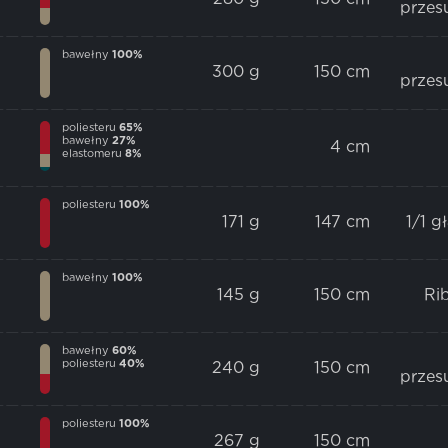
przes
bawełny
100%
300 g
150 cm
przes
poliesteru
65%
bawełny
27%
4 cm
elastomeru
8%
poliesteru
100%
171 g
147 cm
1/1 g
bawełny
100%
145 g
150 cm
Ri
bawełny
60%
poliesteru
40%
240 g
150 cm
przes
poliesteru
100%
267 g
150 cm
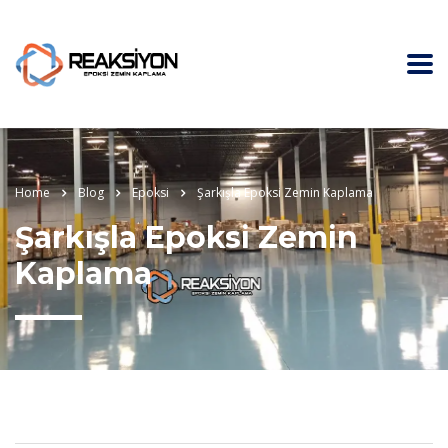
Home
Blog
Epoksi
Şarkışla Epoksi Zemin Kaplama
Şarkışla Epoksi Zemin
Kaplama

::::::::

Please return all lines above in which the string "Şarkışla" is found.

Şarkışla Epoksi Zemin Kaplama
Şarkışla Epoksi Zemin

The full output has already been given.